Jobflow engine - Findings and recommendations #5044

mhamra · 2024-02-27T21:25:30Z

Target version	Related issue	Related PR/dev branch
4.9	#4989	https://github.com/wazuh/wazuh-qa/tree/4996-dtt1-iteration-3-workflow-engine-unit-tests
4.9	#4996	https://github.com/wazuh/wazuh-qa/tree/4989-dtt1-iteration-3-workflow-engine-module-release-workflow-module

Description

While developing the unit tests for DTT1 iteration 3 - Workflow engine, I had the opportunity to review the workflow engine source code thoroughly.

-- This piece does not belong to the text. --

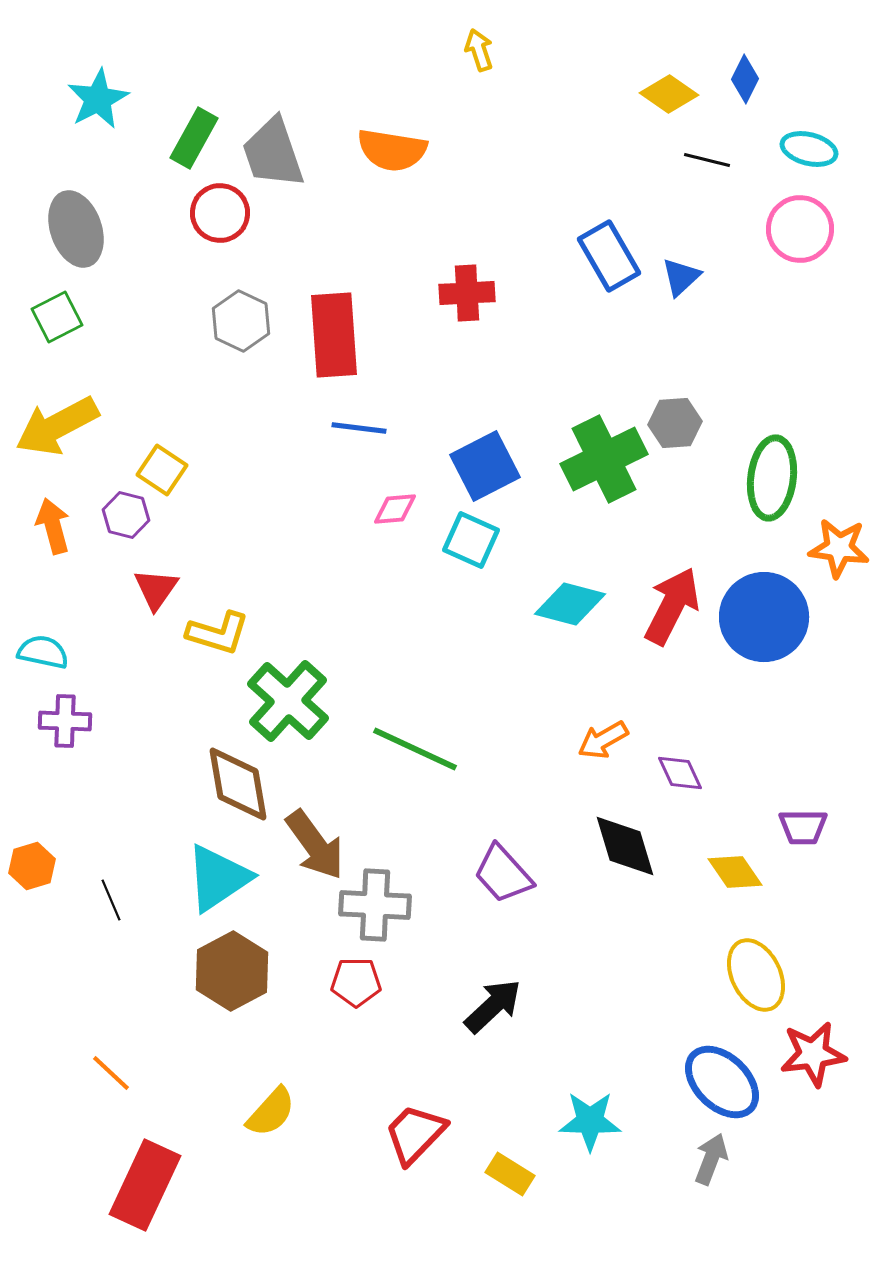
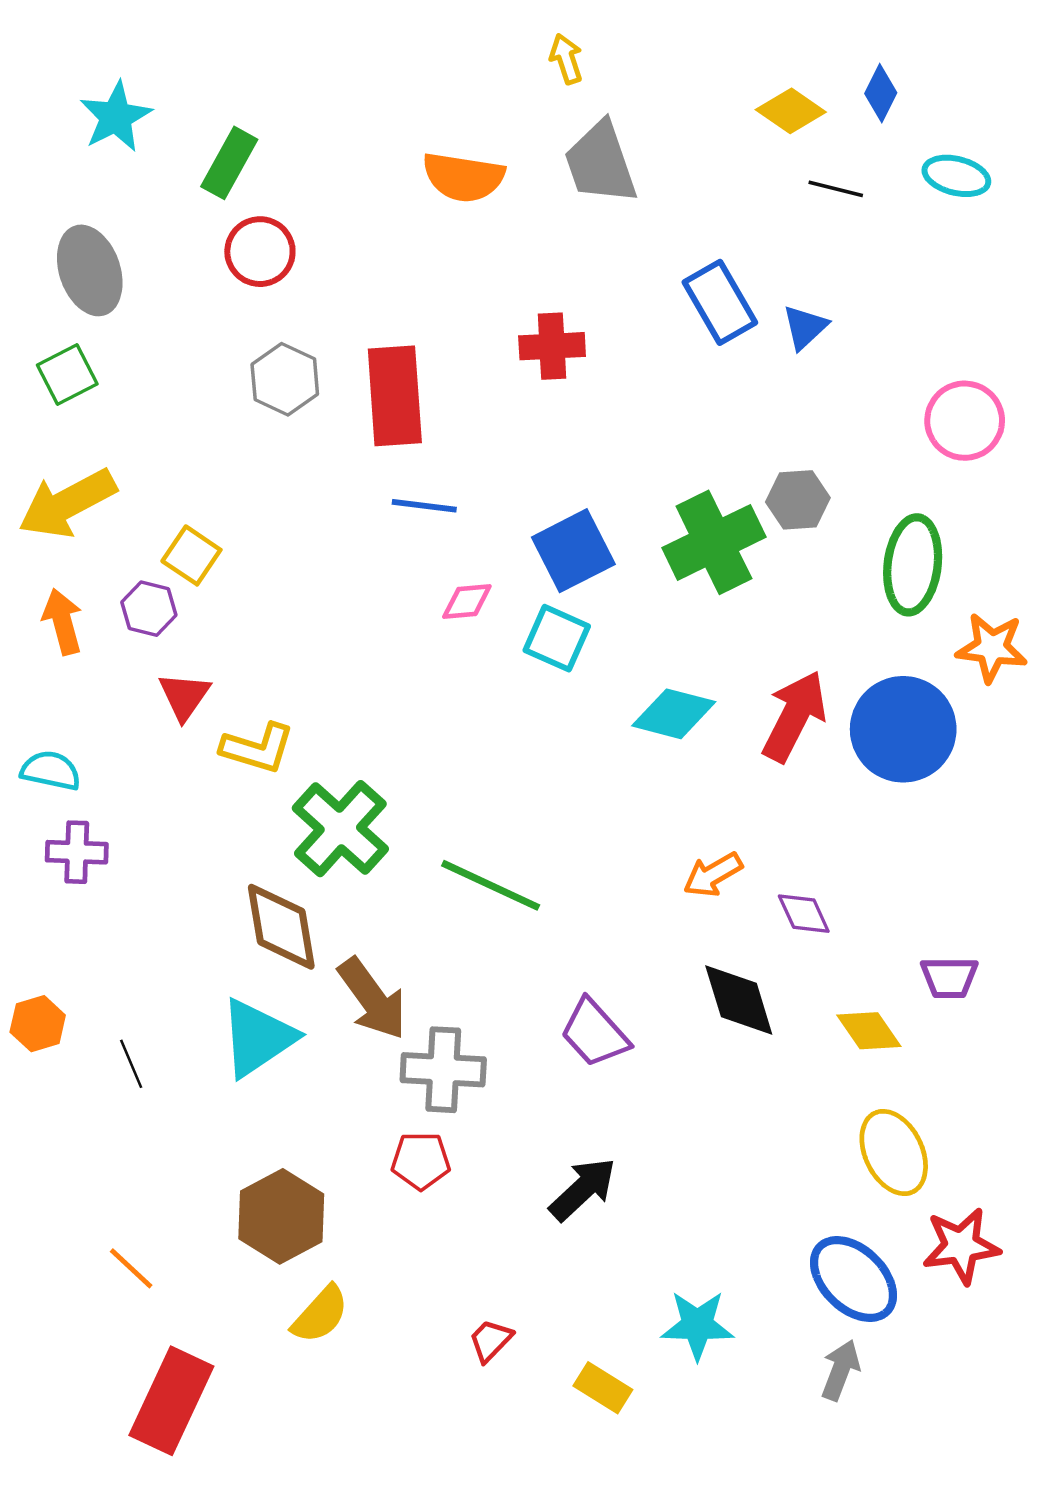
gray trapezoid: (273, 153) -> (600, 163), moved
pink circle: (800, 229) -> (965, 421), moved
brown hexagon: (232, 971) -> (281, 1216), moved
red trapezoid: (415, 1134) -> (491, 1340), size x0.6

I list the findings in this issue for discussion and triage of several requests that the team will assess to improve the code quality, endurance, and maintainability.

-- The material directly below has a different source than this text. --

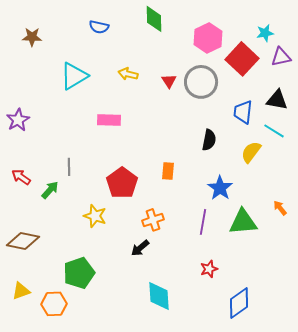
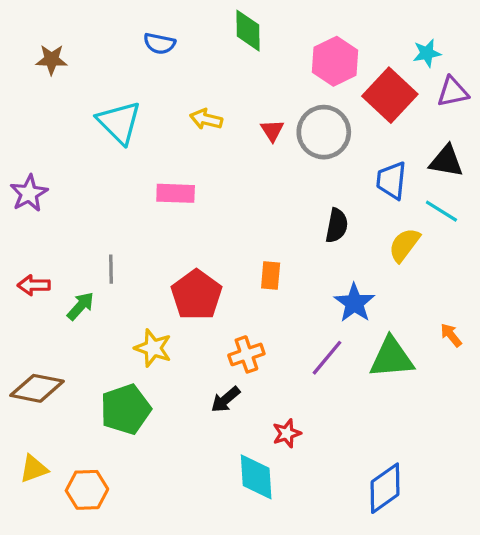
cyan triangle: (74, 76) -> (119, 122), turned -44
red arrow: (21, 177) -> (34, 285), turned -36
purple line: (203, 222) -> (327, 358), turned 30
red star: (209, 269) -> (287, 433), moved
green pentagon: (79, 273) -> (126, 409), moved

Code Style Remarks and Best Practices:

I propose to follow the style guides used by the Wazuh Framework team to develop Python code.
I would like to discuss whether instance variable and parameter typing will be partially used.

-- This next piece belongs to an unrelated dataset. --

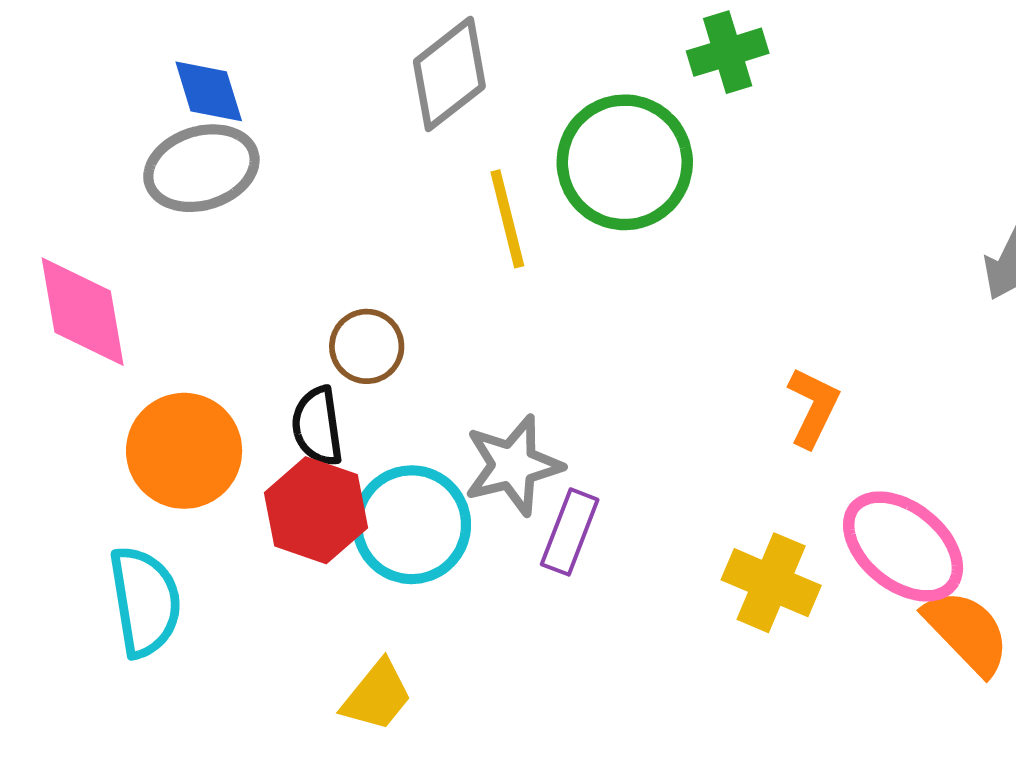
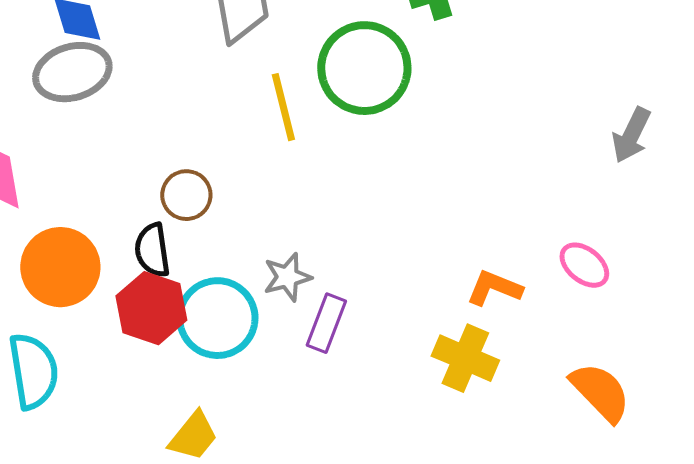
orange L-shape: (813, 407) -> (494, 288), moved, turned -94
gray star: (513, 465) -> (287, 277), size x0.7
pink ellipse: (903, 546) -> (584, 265), moved, size x0.6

Exception handling Best Practices

Use exception chaining raise xxx from e
Don't raise the generic Exception class. It is preferred that the original exception be bubbled.
Define custom exceptions for Domain issues (for example, when cycles are found in a workflow configuration file).
Include the Wazuh copyright headers in all files.
We should ideally identify the known exceptions we want to handle. For example, when a DAG is instantiated, a graphlib.is used.TopologicalSorter is instantiated. The add method of this class generates a ValueError exception, and the prepare method raises a CycleError. Those errors should be handled so they can be logged as errors in the workflow log file. The user should receive the original exception (using chaining) and a more informative message whenever possible.

Import statements

Change of order of import statements. Import the standard library packages first, then third-party libraries, and finally, local imports.
Group and order alphabetically.
Remove import statements with unused Classes, functions, etc.

Suggestions and Ideas

I recommend using the Click library instead of the standard argparse to handle command line arguments. It is more powerful and more straightforward to use. The parameters are implemented with decorators. I leave the link: https://click.palletsprojects.com/en/8.1.x/

Requested fixes - cosmetics and bugs

The SchemaValidator.validateSchema method does not comply with the snake_case standard for function names; it should be validate_schema.
Remove pass statements in abstract methods; they are marked by pylint as unnecessary.

Design and Architecture

Check the parallel libraries used to execute tasks. Threads are being used in the WorkflowProcessor class. Multithread programming is not 100% "parallel" due to a limitation of Python, the Global Interpreter Lock (GIL). It will always run only one thread at a time, never in true parallel. GIL switches execution to another thread when a thread is blocked waiting for an Input/Output operation. We must consider whether this covers our requirements. If the only thing the workflow will do is to spawn processes like the ProcessTask.execute function (that calls the subprocess.run function to run a script with parameters and catches the std output and stderr), the Threading libraries may be enough.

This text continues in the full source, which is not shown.